Your task: Your answer must be an exact copy of the listing, with the images left out.

Entries shown:
·····

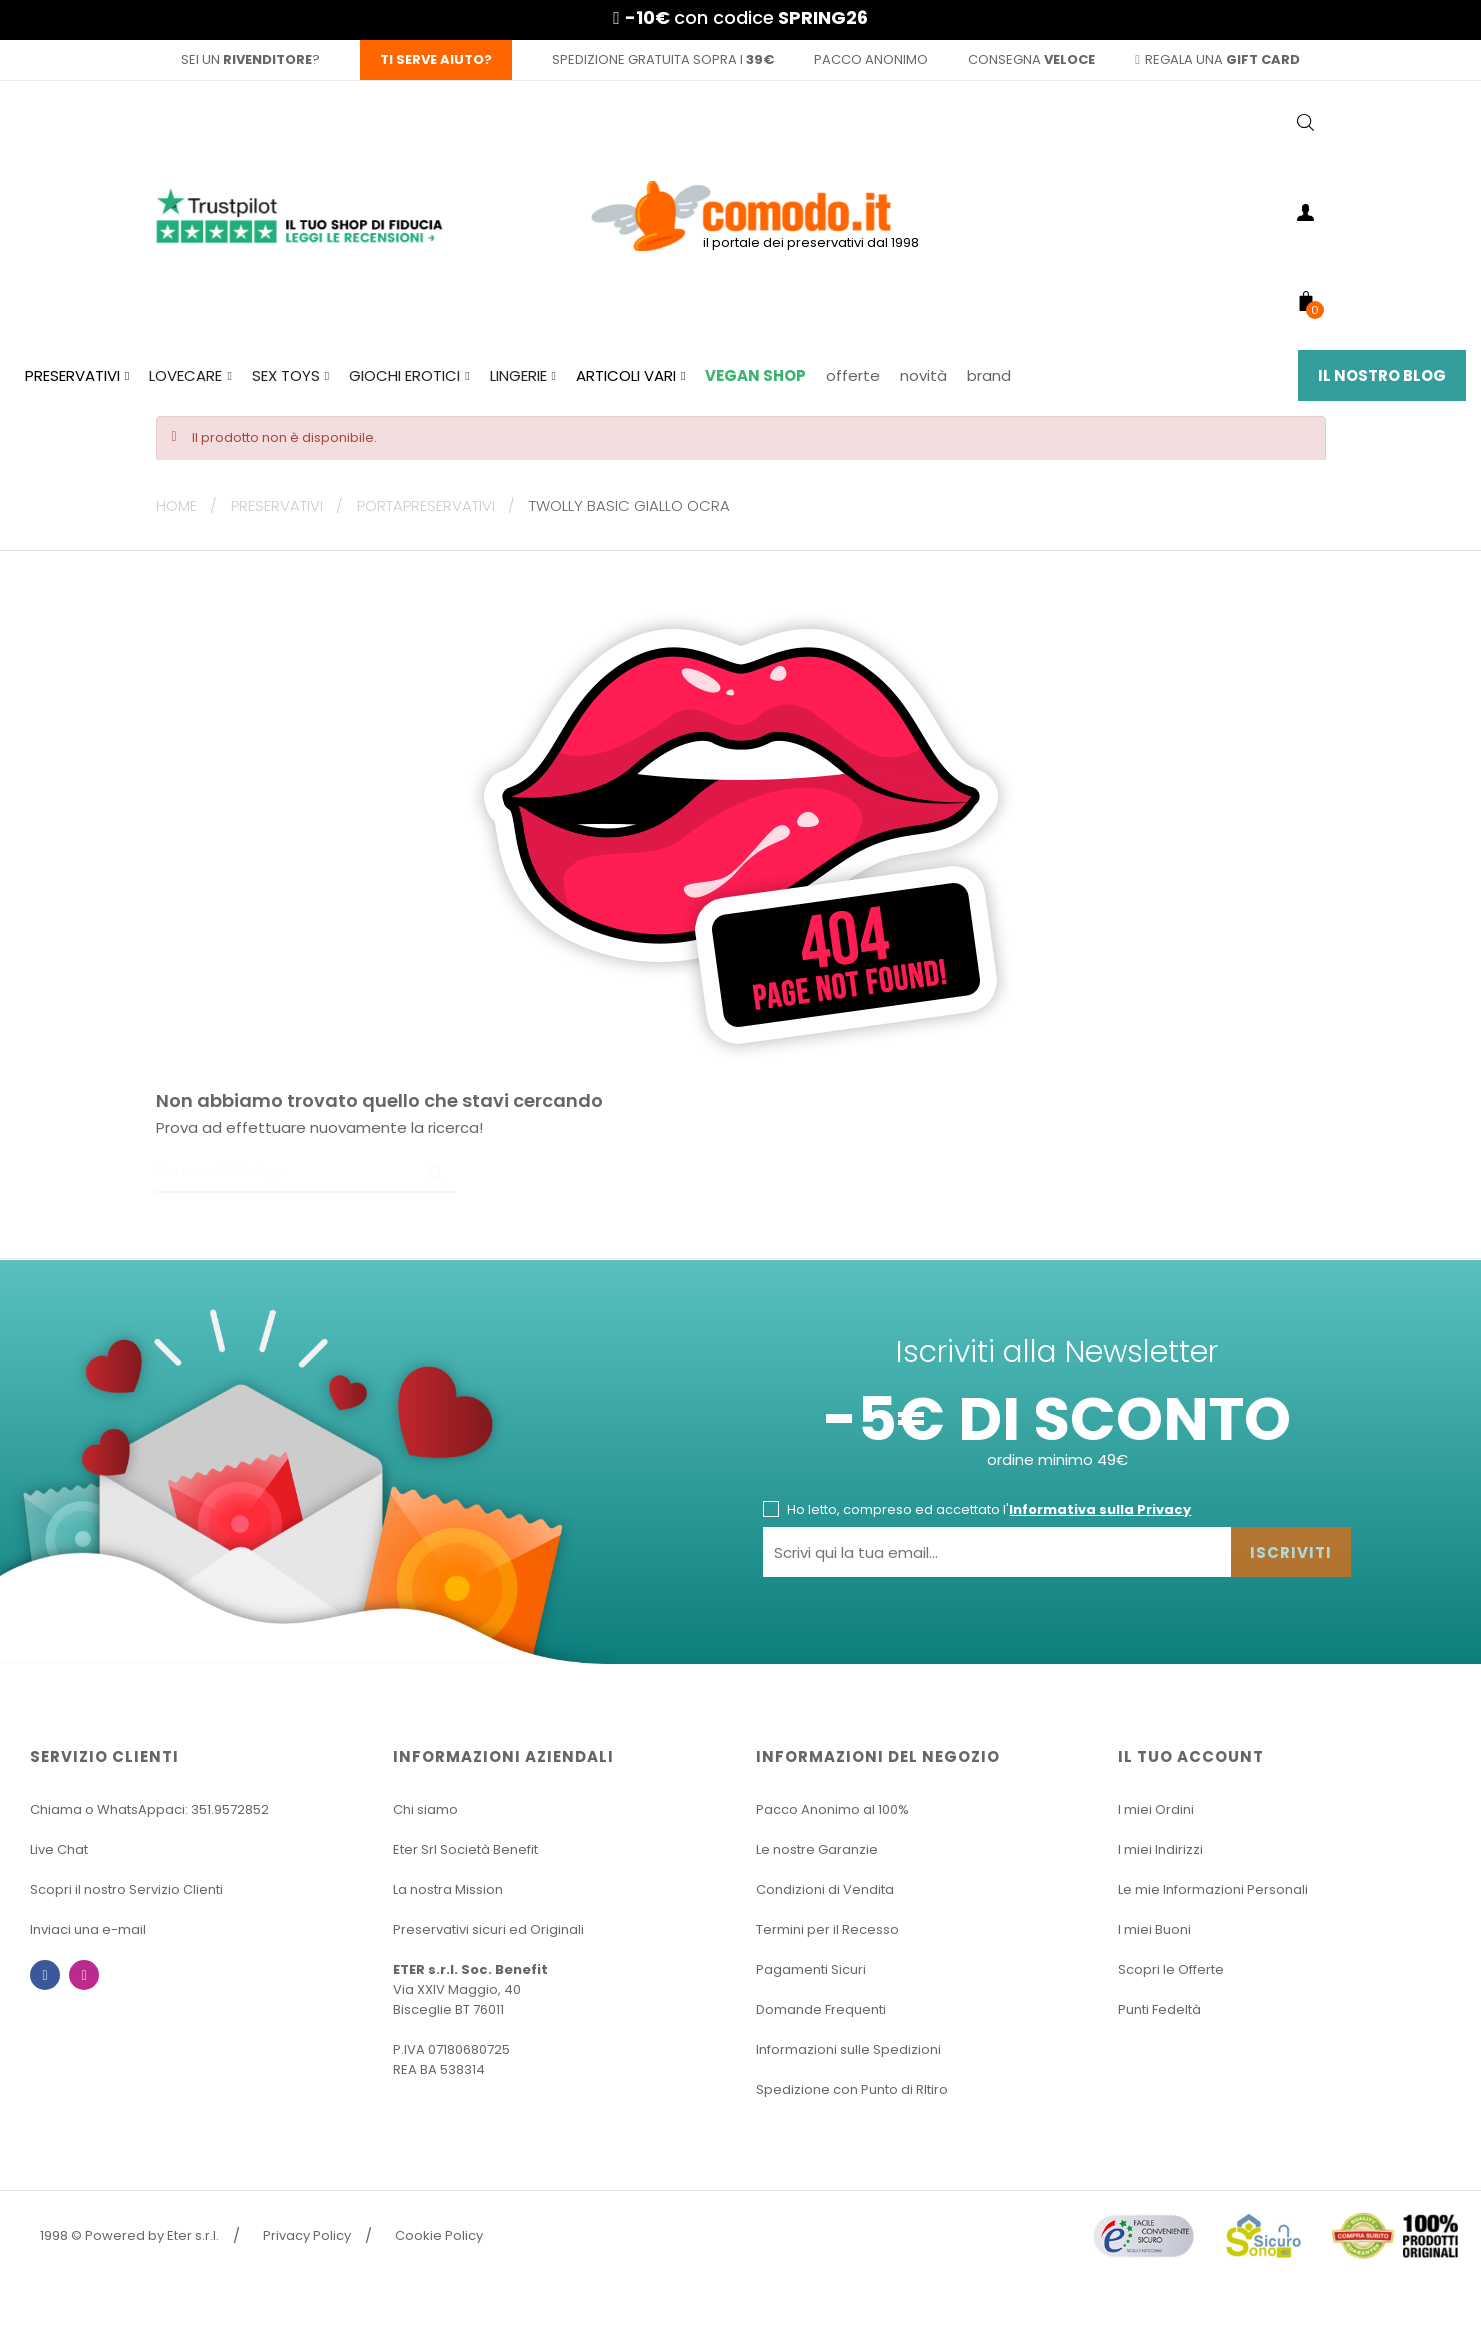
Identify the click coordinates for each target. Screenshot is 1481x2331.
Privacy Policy (307, 2235)
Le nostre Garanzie (817, 1849)
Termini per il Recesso (827, 1929)
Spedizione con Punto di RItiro (852, 2089)
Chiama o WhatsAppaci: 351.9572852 (149, 1809)
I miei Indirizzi (1160, 1849)
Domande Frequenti (821, 2009)
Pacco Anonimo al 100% (832, 1809)
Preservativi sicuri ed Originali (488, 1929)
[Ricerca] (306, 1173)
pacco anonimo (871, 59)
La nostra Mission (448, 1889)
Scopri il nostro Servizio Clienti (126, 1889)
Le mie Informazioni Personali (1213, 1889)
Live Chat (59, 1849)
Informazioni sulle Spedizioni (848, 2049)
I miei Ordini (1156, 1809)
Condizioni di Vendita (825, 1889)
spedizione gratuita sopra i (663, 59)
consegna (1031, 59)
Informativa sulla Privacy (1100, 1509)
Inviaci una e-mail (88, 1929)
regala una (1217, 59)
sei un (246, 59)
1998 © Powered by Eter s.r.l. (129, 2235)
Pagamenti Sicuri (811, 1969)
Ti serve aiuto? (436, 59)
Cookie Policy (439, 2235)
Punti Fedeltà (1159, 2009)
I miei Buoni (1154, 1929)
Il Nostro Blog (1382, 375)
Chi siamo (425, 1809)
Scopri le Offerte (1171, 1969)
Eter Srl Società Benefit (465, 1849)
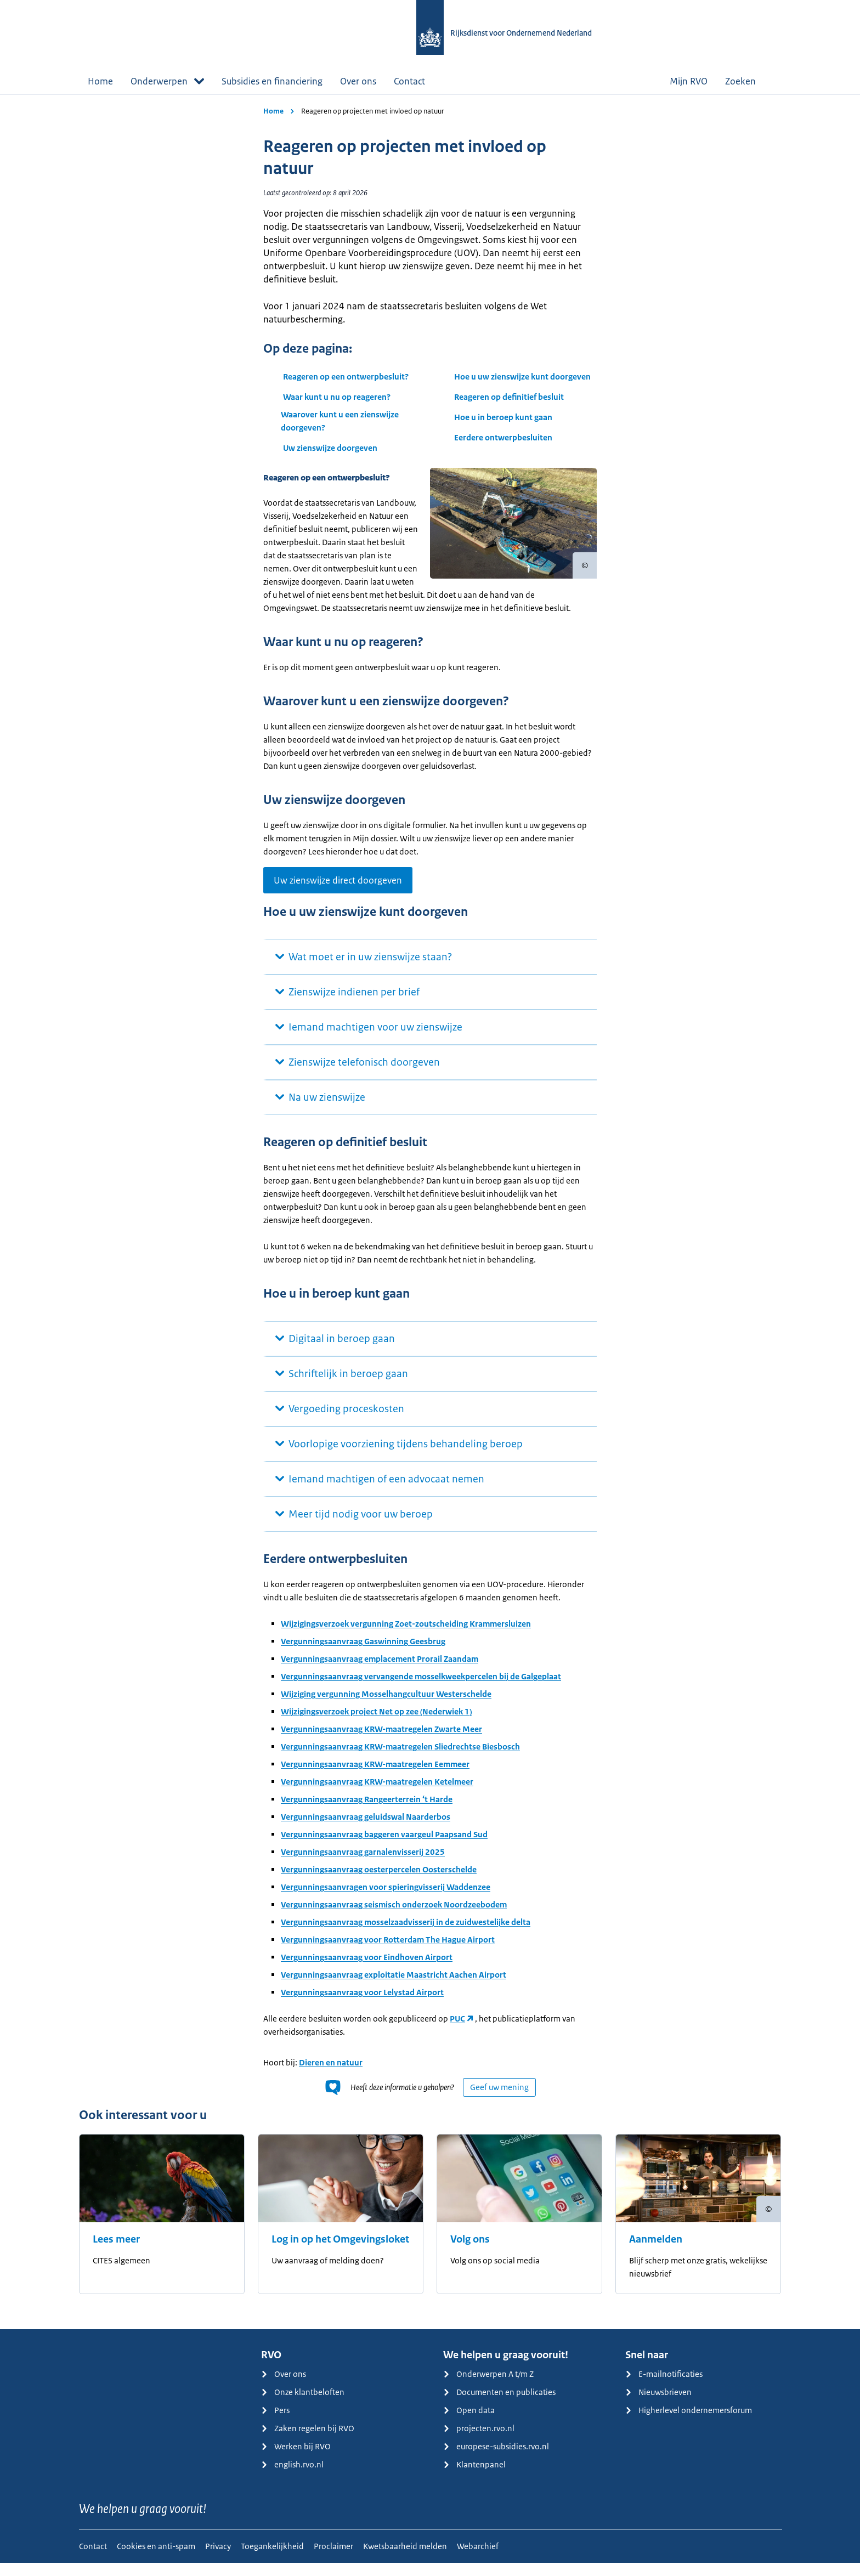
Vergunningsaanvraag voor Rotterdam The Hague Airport (388, 1952)
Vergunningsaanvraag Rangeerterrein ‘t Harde (366, 1812)
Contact (409, 81)
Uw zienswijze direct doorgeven (338, 893)
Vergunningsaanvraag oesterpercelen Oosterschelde (379, 1882)
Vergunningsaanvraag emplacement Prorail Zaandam (379, 1672)
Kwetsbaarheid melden (405, 2559)
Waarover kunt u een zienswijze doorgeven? (340, 421)
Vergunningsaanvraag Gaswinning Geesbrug (363, 1654)
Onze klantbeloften (302, 2405)
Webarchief (478, 2559)
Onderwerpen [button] (167, 81)
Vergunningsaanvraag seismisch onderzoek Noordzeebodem (394, 1917)
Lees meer (116, 2252)
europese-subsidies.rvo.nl (496, 2459)
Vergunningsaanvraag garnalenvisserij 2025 (363, 1865)
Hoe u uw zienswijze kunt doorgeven (522, 376)
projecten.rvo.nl (478, 2441)
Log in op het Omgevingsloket (340, 2252)
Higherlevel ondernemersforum (688, 2423)
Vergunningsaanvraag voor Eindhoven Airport (366, 1970)
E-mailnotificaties (664, 2387)
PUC (457, 2031)
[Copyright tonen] (585, 565)
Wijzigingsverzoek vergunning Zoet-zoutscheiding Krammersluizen (406, 1637)
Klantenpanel (474, 2477)
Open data (469, 2423)
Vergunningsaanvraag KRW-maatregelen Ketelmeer (377, 1795)
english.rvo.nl (292, 2477)
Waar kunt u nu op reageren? (337, 397)
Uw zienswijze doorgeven (330, 448)
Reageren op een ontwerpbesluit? (346, 376)
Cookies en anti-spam (156, 2559)
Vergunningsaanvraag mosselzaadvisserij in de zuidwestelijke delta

·····

Task answer:
Identify the click coordinates for each target. Screenshot is 1481x2331.
Privacy Policy (307, 2235)
Le nostre Garanzie (817, 1849)
Termini per il Recesso (827, 1929)
Spedizione con Punto di RItiro (852, 2089)
Chiama o WhatsAppaci: 351.9572852 (149, 1809)
I miei Indirizzi (1160, 1849)
Domande Frequenti (821, 2009)
Pacco Anonimo al 100% (832, 1809)
Preservativi sicuri ed Originali (488, 1929)
[Ricerca] (306, 1173)
pacco anonimo (871, 59)
La nostra Mission (448, 1889)
Scopri il nostro Servizio Clienti (126, 1889)
Le mie Informazioni Personali (1213, 1889)
Live Chat (59, 1849)
Informazioni sulle Spedizioni (848, 2049)
I miei Ordini (1156, 1809)
Condizioni di Vendita (825, 1889)
spedizione gratuita sopra i (663, 59)
consegna (1031, 59)
Informativa sulla Privacy (1100, 1509)
Inviaci una e-mail (88, 1929)
regala una (1217, 59)
sei un (246, 59)
1998 © Powered by Eter s.r.l. (129, 2235)
Pagamenti Sicuri (811, 1969)
Ti serve aiuto? (436, 59)
Cookie Policy (439, 2235)
Punti Fedeltà (1159, 2009)
I miei Buoni (1154, 1929)
Il Nostro Blog (1382, 375)
Chi siamo (425, 1809)
Scopri le Offerte (1171, 1969)
Eter Srl Società Benefit (465, 1849)
Vergunningsaanvraag voor Rotterdam The Hague Airport (388, 1952)
Vergunningsaanvraag Rangeerterrein ‘t Harde (366, 1812)
Contact (409, 81)
Uw zienswijze direct doorgeven (338, 893)
Vergunningsaanvraag oesterpercelen Oosterschelde (379, 1882)
Vergunningsaanvraag emplacement Prorail Zaandam (379, 1672)
Kwetsbaarheid melden (405, 2559)
Waarover kunt u een zienswijze doorgeven? (340, 421)
Vergunningsaanvraag Gaswinning Geesbrug (363, 1654)
Onze klantbeloften (302, 2405)
Webarchief (478, 2559)
Onderwerpen [button] (167, 81)
Vergunningsaanvraag seismisch onderzoek Noordzeebodem (394, 1917)
Lees meer (116, 2252)
europese-subsidies.rvo.nl (496, 2459)
Vergunningsaanvraag garnalenvisserij 2025 (363, 1865)
Hoe u uw zienswijze kunt doorgeven (522, 376)
projecten.rvo.nl (478, 2441)
Log in op het Omgevingsloket (340, 2252)
Higherlevel ondernemersforum (688, 2423)
Vergunningsaanvraag voor Eindhoven Airport (366, 1970)
E-mailnotificaties (664, 2387)
PUC (457, 2031)
[Copyright tonen] (585, 565)
Wijzigingsverzoek vergunning Zoet-zoutscheiding Krammersluizen (406, 1637)
Klantenpanel (474, 2477)
Open data (469, 2423)
Vergunningsaanvraag KRW-maatregelen Ketelmeer (377, 1795)
english.rvo.nl (292, 2477)
Waar kunt u nu op reageren? (337, 397)
Uw zienswijze doorgeven (330, 448)
Reageren op een ontwerpbesluit? (346, 376)
Cookies en anti-spam (156, 2559)
Vergunningsaanvraag mosselzaadvisserij in de zuidwestelijke delta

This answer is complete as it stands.